Modifying the fixed high speed jet in a 2 stroke paramotor
By Had Robinson
updated September 19, 2022
The instructions below are for making a TEMPORARY modification of the main jet of a WG-8 including any clones of this carburetor.
This is done using tiny strands of easily available copper wire. The strands of wire DECREASE the jet size. It is rare that pilots need to INCREASE the jet size because engine manufacturers (all Italian) always install fixed main jets that are sized for operation at sea level running at wide open throttle. When we operate at higher altitudes, the fuel mixture becomes richer and the engine consumes more fuel and nearly always "4 cycles", especially in the midrange. 4 cycling is annoying because the engine runs roughly and also tends to surge. Decreasing the jet size solves this problem but, however, too much of a decrease will lean out the fuel mixture so that the engine overheats at wide open throttle (WOT). You must know the maximum operating temperature of your engine when decreasing the main jet size. This, of course, requires that the engine has a cylinder head temperature gauge (CHT).
Southwest Airsports has developed a system called the FSM which allows the main jet to be significantly decreased in size without causing overheating at WOT. It is still being evaluated by pilots around the globe but should be available soon.
The purpose of this modification is to correct the main jet for a particular altitude, temperature, humidity, and/or fuel and oil type. With the method below, you can safely modify a jet of any type of carburetor to see which size works the best. The downside is that it is difficult to know what the final and functional size of the jet is? It will not harm the existing jet. The modification can be reversed quickly with ordinary tools. The only drawback is that you cannot increase the jet size, only decrease it. But this is rarely a problem as main jets are calibrated for sea level and when we fly at higher altitudes the jet size needs to be decreased. However, operating in colder air requires a larger jet because of an increase in fuel and oil viscosity.
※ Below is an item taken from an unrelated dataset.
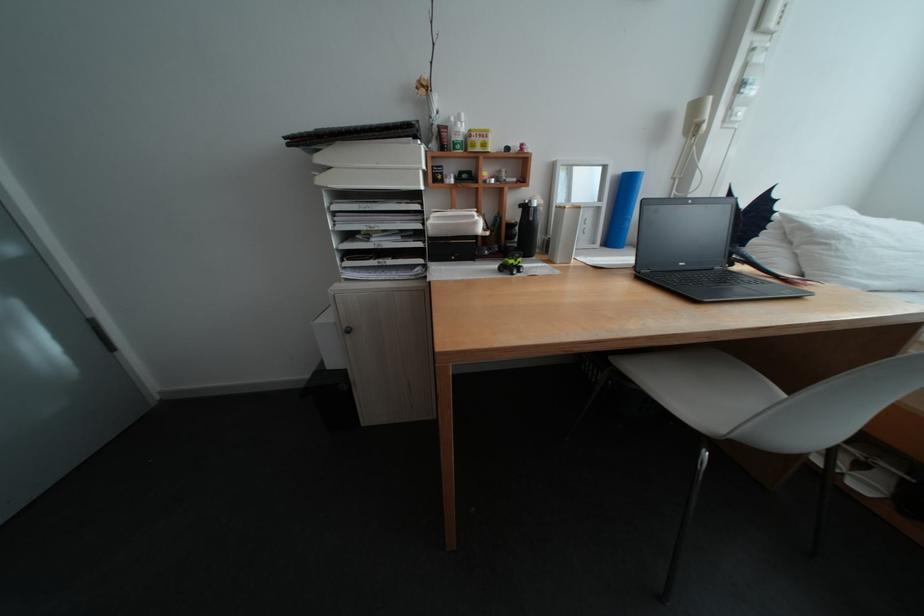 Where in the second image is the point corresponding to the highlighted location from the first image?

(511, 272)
It is always better to have a non-modified main jet. Just unscrew the original main jet and replace it with the exact
size you need. We can supply any jet size required (they are custom machined in our shop).
An alternative way to adjust the high range is to change the pop-off pressure. Changing the pop-off pressure by changing out the spring is difficult because the range of springs available is limited and accurately measuring and evaluating the force of the spring is not practical. Adding shims under the spring is more predictable but the entire range of the fuel/air ratio is changed. That is, the midrange may run too lean if the high range is leaned out and vice versa. For these reasons, I do not recommend changing out or modifying the OEM metering lever spring or adding shims.
Carburetors that have an adjustable main jet (e.g., WB-37) are easy to adjust but more and more manufacturers are putting seals on the high speed needle jet so pilots will not lean out the engine causing overheating and, often enough, burn up the engine. It is an expensive problem to fix, usually requiring a complete top end replacement.
DO NOT MAKE CHANGES TO THE MAIN JET UNLESS THERE IS A CYLINDER TEMPERATURE GAUGE INSTALLED ON THE ENGINE. It is easy to burn up engines. My
workbench is littered with them. Remember that this method is not precise and requires vigilance and care to make sure that engine does not
#30 or #27 AWG magnet wire insulated or non-insulated (the paint insulation will eventually be dissolved by the fuel running through it). You can always use what you have on hand but you must have some means of measuring its diameter e.g. a digital caliper. Any copper wire will do as long as you know its size and it is small enough. Electronics supply stores generally have magnet wire in stock. Ordinary lamp cord often has strands that are very close to the right size i.e. #27.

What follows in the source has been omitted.